▶ Task to complete
Please transcribe, exactly and only, the lines of the records below from the one holding "公式YouTube (996, 2176)" to the very end.

——

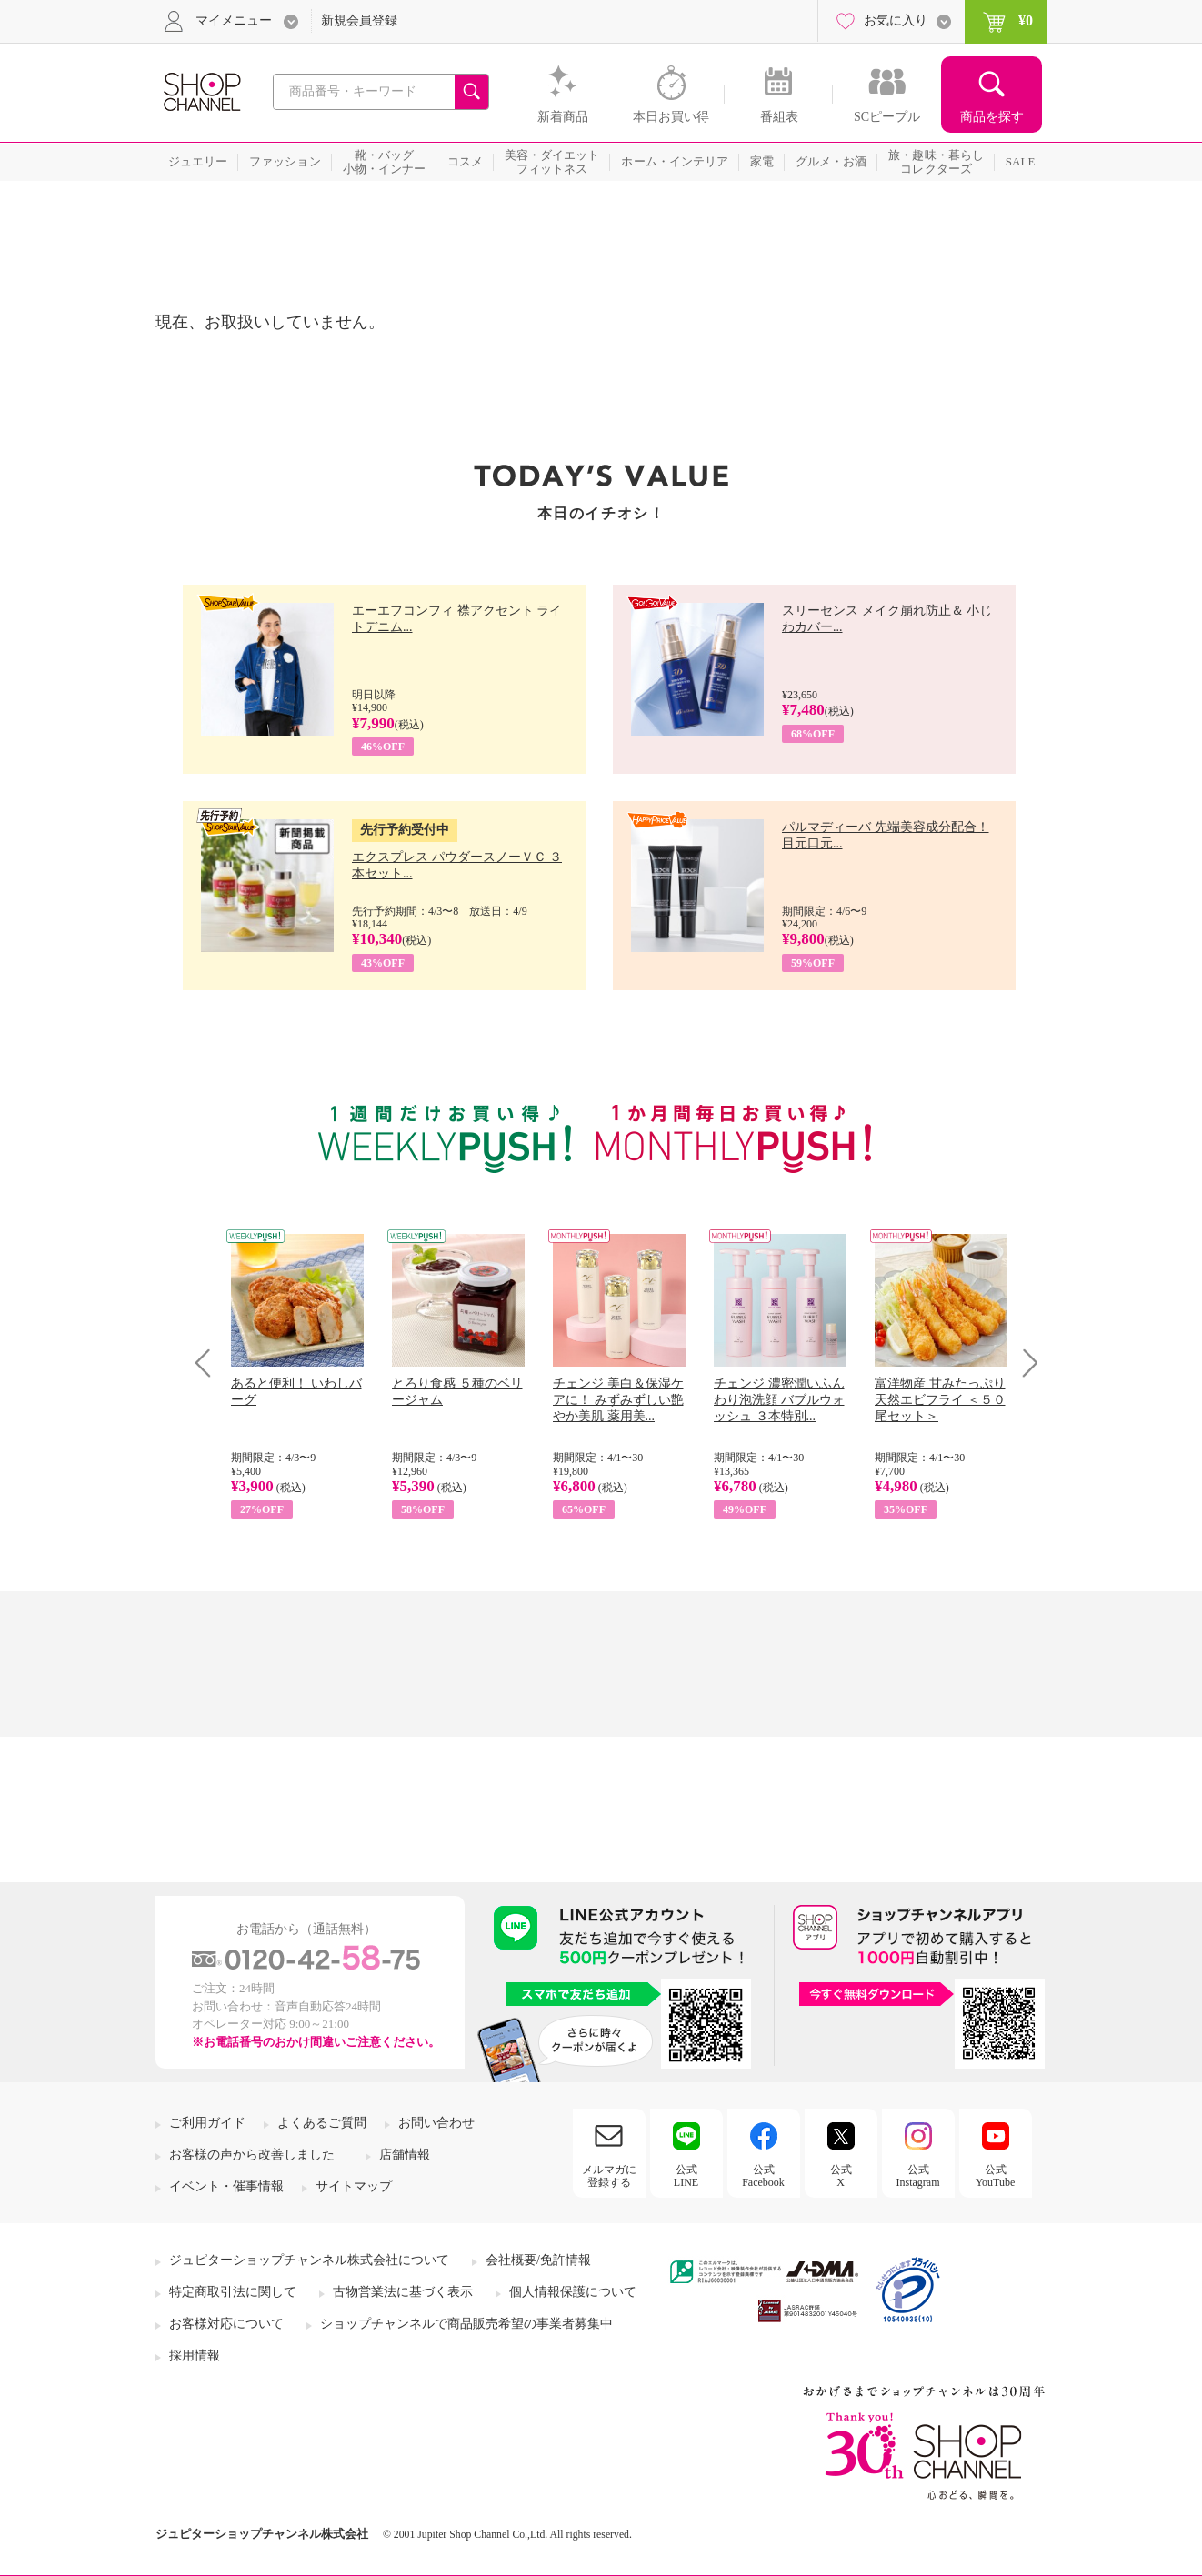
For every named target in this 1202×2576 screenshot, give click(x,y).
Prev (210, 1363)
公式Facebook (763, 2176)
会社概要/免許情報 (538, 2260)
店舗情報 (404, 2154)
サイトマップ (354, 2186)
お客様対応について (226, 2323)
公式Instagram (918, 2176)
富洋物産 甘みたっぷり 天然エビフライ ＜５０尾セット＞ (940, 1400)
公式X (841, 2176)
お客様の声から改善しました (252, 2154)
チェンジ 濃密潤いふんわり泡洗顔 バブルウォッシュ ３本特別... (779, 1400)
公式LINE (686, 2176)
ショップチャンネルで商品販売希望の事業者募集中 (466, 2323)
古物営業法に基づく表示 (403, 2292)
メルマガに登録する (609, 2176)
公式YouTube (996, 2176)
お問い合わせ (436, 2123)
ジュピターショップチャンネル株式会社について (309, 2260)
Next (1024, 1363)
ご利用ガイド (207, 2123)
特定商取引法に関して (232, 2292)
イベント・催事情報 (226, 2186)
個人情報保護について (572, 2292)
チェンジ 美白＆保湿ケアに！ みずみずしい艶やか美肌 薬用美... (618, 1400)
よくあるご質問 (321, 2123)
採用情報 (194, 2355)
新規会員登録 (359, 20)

——

▶ Solution to this exercise
公式YouTube (996, 2176)
お問い合わせ (436, 2123)
ジュピターショップチャンネル株式会社について (309, 2260)
Next (1024, 1363)
ご利用ガイド (207, 2123)
特定商取引法に関して (232, 2292)
イベント・催事情報 (226, 2186)
個人情報保護について (572, 2292)
チェンジ 美白＆保湿ケアに！ みずみずしい艶やか美肌 薬用美... (618, 1400)
よくあるご質問 (321, 2123)
採用情報 (194, 2355)
新規会員登録 (359, 20)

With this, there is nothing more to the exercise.